##### GIVEN DATA #####

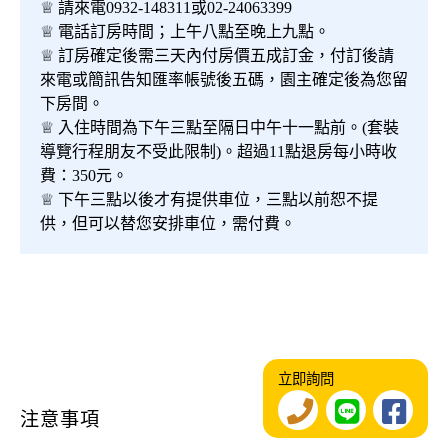
♕ 請來電0932-148311或02-24063399
♕ 電話訂房時間；上午八點至晚上九點。
♕ 訂房確定後需三天內付房價五成訂金，付訂後請
來電或簡訊告知匯率帳號後五碼，園主確定後為您留
下房間。
♕ 入住時間為下午三點至隔日中午十一點前。(套裝
導覽行程朋友不受此限制)。超過11點退房每小時收
費：350元。
♕ 下午三點以後才有提供車位，三點以前恕不提
供，但可以替您安排車位，需付費。
立即詢問
注意事項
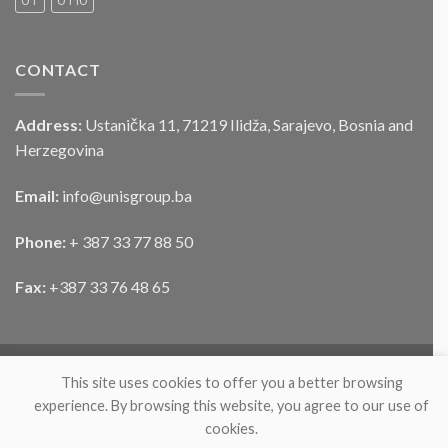
UT
UTIU
vozila
CONTACT
Address:
Ustanička 11, 71219 Ilidža, Sarajevo, Bosnia and
Herzegovina
Email:
info@unisgroup.ba
Phone:
+ 387 33 77 88 50
Fax:
+387 33 76 48 65
This site uses cookies to offer you a better browsing
experience. By browsing this website, you agree to our use of
cookies.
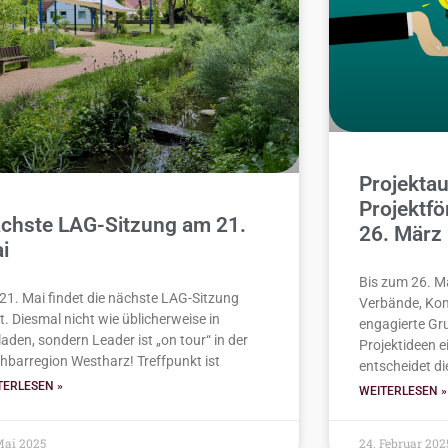
Projektau
Projektf
chste LAG-Sitzung am 21.
26. März
i
Bis zum 26. M
21. Mai findet die nächste LAG-Sitzung
Verbände, Kom
t. Diesmal nicht wie üblicherweise in
engagierte Gr
aden, sondern Leader ist „on tour“ in der
Projektideen e
hbarregion Westharz! Treffpunkt ist
entscheidet di
TERLESEN »
WEITERLESEN »
Mai 2025
24. Februar 202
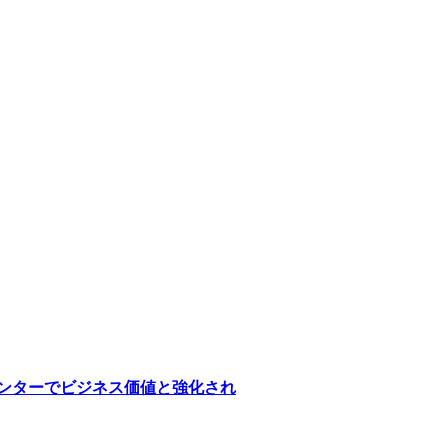
医療センターでビジネス価値と強化され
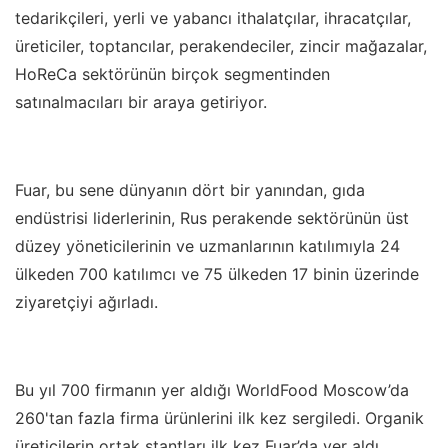
tedarikçileri, yerli ve yabancı ithalatçılar, ihracatçılar,
üreticiler, toptancılar, perakendeciler, zincir mağazalar,
HoReCa sektörünün birçok segmentinden
satınalmacıları bir araya getiriyor.
Fuar, bu sene dünyanın dört bir yanından, gıda
endüstrisi liderlerinin, Rus perakende sektörünün üst
düzey yöneticilerinin ve uzmanlarının katılımıyla 24
ülkeden 700 katılımcı ve 75 ülkeden 17 binin üzerinde
ziyaretçiyi ağırladı.
Bu yıl 700 firmanın yer aldığı WorldFood Moscow’da
260'tan fazla firma ürünlerini ilk kez sergiledi. Organik
üreticilerin ortak stantları ilk kez Fuar’da yer aldı.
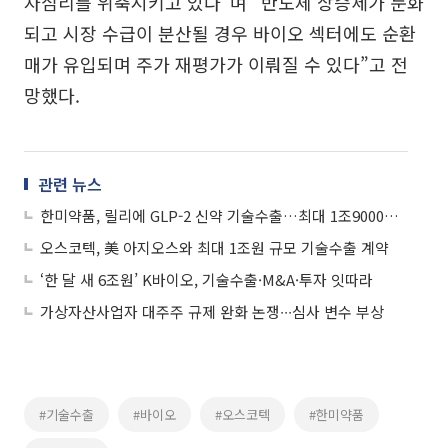
자심리를 위축시키고 있다”며 “반도체 상승세가 둔화
되고 시장 수급이 분산될 경우 바이오 섹터에도 순환
매가 유입되며 주가 재평가가 이뤄질 수 있다”고 전
망했다.
관련 뉴스
한미약품, 릴리에 GLP-2 신약 기술수출…최대 1조9000억원 규모
오스코텍, 美 아지오스와 최대 1조원 규모 기술수출 계약
‘한 달 새 6조원’ K바이오, 기술수출·M&A·투자 잇따라
가상자산사업자 대주주 규제 완화 논쟁∙∙∙심사 변수 부상
#기술수출
#바이오
#오스코텍
#한미약품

#####

▶ _TASK TO CARRY OUT_: Show every line from the listing above in which the string "Sitzung" appears.

▶ _WRITTEN SOLUTION_:
chste LAG-Sitzung am 21.
21. Mai findet die nächste LAG-Sitzung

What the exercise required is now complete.